-- Opening Marker --

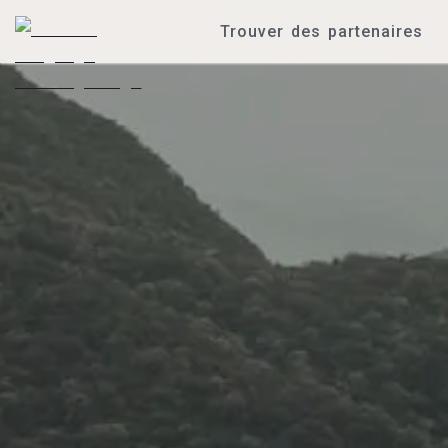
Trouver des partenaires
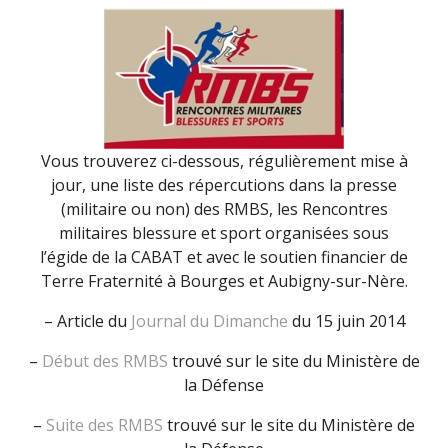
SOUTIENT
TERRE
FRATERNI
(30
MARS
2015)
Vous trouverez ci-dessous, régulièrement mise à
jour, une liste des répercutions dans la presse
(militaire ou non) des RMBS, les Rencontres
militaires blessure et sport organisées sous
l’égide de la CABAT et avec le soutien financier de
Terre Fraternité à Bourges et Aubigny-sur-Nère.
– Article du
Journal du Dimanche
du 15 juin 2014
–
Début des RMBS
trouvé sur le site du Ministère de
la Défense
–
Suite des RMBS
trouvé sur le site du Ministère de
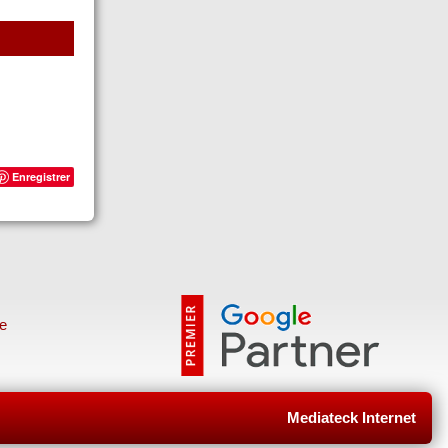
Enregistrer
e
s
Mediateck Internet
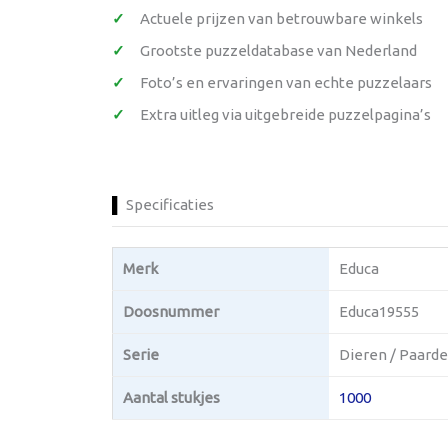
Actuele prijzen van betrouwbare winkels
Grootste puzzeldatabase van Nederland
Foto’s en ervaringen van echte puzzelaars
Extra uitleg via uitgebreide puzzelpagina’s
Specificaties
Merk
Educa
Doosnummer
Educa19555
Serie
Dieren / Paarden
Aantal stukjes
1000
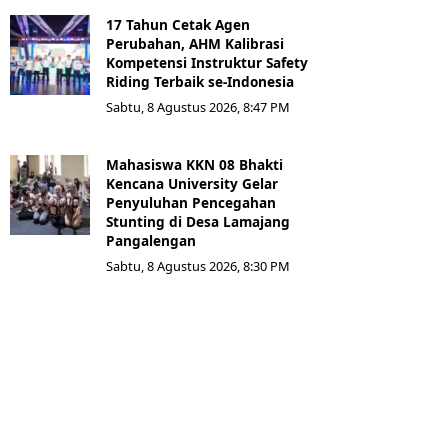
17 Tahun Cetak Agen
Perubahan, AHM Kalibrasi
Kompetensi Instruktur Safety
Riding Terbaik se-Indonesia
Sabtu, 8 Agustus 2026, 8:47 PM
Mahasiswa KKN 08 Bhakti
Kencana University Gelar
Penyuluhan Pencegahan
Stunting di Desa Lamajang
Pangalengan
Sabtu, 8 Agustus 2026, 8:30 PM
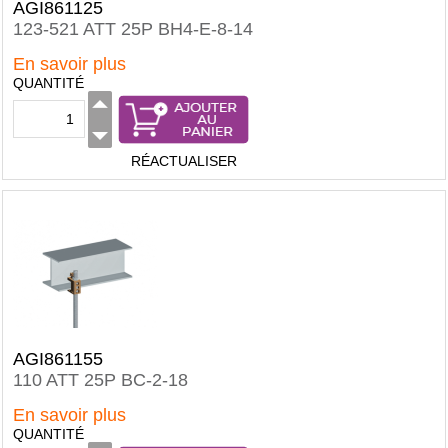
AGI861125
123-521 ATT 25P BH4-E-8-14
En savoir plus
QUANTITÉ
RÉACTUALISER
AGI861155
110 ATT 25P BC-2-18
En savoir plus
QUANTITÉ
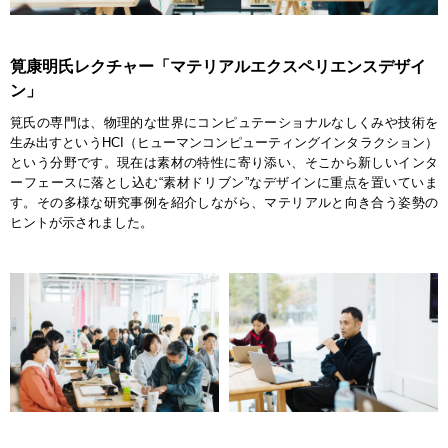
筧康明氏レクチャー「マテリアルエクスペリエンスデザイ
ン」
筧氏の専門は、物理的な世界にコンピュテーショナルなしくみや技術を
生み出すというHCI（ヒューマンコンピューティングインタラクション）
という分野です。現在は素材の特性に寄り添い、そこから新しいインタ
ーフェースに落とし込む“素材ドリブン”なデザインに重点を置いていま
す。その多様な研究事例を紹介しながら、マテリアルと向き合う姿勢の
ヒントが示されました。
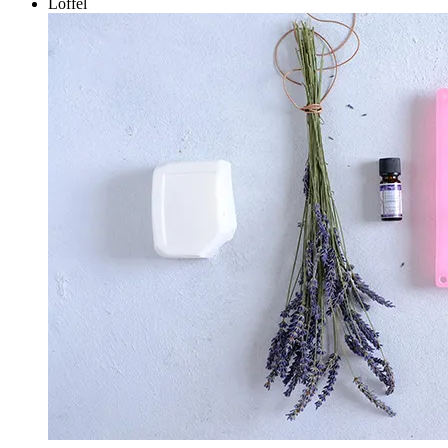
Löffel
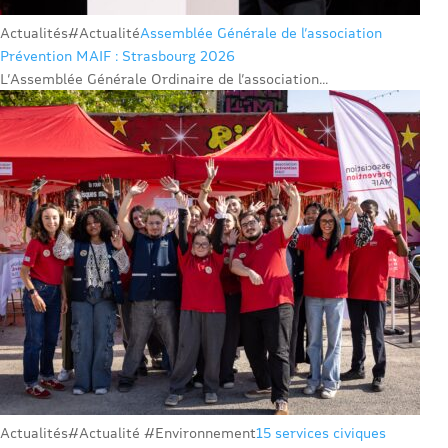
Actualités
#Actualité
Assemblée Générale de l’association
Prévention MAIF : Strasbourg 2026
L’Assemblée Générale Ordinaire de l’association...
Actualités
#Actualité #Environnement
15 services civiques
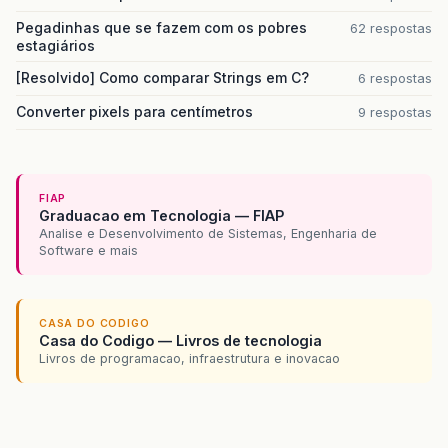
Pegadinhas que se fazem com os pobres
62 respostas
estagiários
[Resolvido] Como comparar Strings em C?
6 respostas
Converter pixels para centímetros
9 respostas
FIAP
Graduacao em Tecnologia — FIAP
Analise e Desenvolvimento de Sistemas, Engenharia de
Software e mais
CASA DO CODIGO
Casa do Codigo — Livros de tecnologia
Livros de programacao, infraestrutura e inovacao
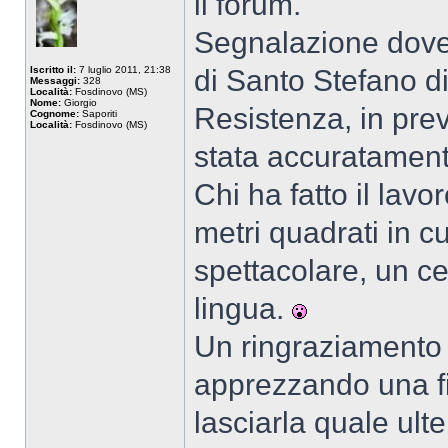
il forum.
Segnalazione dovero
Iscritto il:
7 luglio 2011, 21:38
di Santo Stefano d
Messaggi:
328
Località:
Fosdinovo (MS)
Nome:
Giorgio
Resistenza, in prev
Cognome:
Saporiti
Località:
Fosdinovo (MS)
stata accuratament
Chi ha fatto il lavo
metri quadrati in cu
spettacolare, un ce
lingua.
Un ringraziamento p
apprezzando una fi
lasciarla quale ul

-- Closing Marker --
-- Opening Marker --

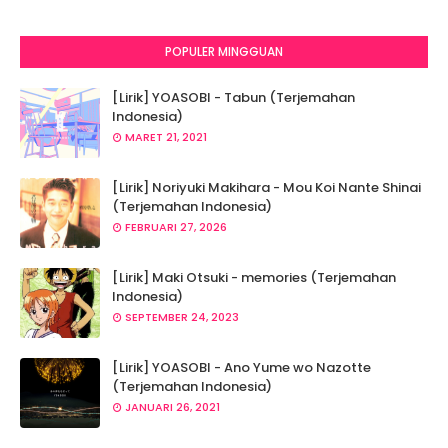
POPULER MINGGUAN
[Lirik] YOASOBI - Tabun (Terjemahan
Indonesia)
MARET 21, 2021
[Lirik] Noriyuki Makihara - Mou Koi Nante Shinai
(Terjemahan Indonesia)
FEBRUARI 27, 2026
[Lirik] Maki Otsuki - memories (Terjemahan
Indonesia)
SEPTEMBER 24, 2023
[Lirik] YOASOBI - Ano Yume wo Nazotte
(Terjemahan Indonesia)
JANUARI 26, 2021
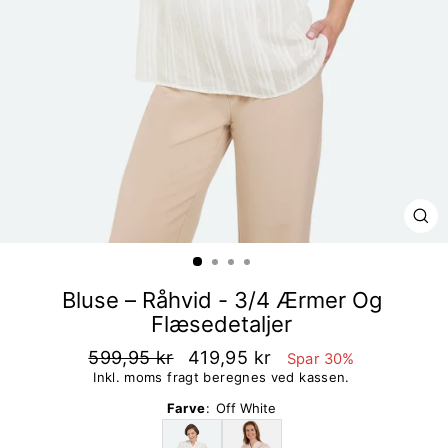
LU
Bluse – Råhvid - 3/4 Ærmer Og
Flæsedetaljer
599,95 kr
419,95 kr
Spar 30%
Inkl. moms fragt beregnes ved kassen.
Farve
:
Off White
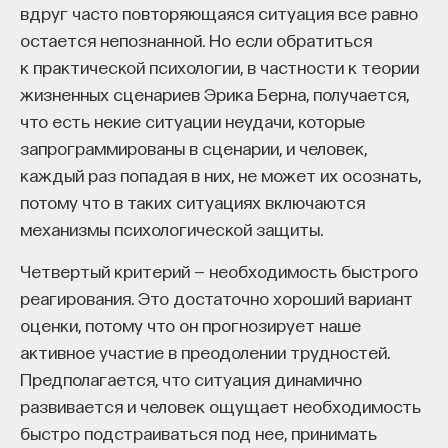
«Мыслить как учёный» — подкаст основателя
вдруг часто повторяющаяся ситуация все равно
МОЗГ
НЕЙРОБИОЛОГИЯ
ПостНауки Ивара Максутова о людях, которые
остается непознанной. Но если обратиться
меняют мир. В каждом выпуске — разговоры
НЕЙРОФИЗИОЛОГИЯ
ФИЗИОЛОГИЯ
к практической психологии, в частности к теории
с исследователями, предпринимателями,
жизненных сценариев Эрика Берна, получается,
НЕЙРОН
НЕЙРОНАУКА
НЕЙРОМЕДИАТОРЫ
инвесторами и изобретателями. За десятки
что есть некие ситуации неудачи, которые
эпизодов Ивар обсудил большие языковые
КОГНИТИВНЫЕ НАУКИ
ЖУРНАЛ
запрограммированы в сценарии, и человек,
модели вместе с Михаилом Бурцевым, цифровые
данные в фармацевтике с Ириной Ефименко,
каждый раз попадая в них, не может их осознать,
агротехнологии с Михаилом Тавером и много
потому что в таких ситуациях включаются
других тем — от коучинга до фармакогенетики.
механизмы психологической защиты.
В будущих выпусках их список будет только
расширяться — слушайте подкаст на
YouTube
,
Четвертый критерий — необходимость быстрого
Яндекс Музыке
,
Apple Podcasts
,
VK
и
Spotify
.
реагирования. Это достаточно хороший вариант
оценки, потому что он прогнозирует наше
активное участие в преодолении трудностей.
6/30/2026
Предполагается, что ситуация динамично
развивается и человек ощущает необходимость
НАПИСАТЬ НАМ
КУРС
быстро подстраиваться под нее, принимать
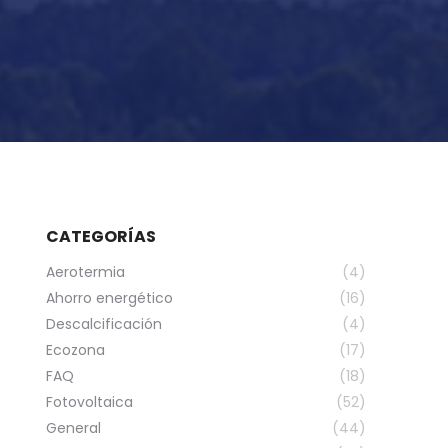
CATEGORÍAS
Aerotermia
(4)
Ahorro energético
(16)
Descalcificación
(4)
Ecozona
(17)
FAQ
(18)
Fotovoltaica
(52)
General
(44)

-- Closing Marker --

TASK PROMPT |
In the listing above, find the line containing "Assemblée Générale de l’association" and the line containing "lasciarla quale ul", then write out both of them and every line between, exactly, with no pictures.

OUTPUT FOR THIS TASK |
Assemblée Générale de l’association
Prévention MAIF : Strasbourg 2026
L’Assemblée Générale Ordinaire de l’association...
Actualités
#Actualité #Environnement
15 services civiques
Pegadinhas que se fazem com os pobres
62 respostas
estagiários
[Resolvido] Como comparar Strings em C?
6 respostas
Converter pixels para centímetros
9 respostas
FIAP
Graduacao em Tecnologia — FIAP
Analise e Desenvolvimento de Sistemas, Engenharia de
Software e mais
CASA DO CODIGO
Casa do Codigo — Livros de tecnologia
Livros de programacao, infraestrutura e inovacao
il forum.
Segnalazione dovero
Iscritto il:
7 luglio 2011, 21:38
di Santo Stefano d
Messaggi:
328
Località:
Fosdinovo (MS)
Nome:
Giorgio
Resistenza, in prev
Cognome:
Saporiti
Località:
Fosdinovo (MS)
stata accuratament
Chi ha fatto il lavo
metri quadrati in cu
spettacolare, un ce
lingua.
Un ringraziamento p
apprezzando una fi
lasciarla quale ul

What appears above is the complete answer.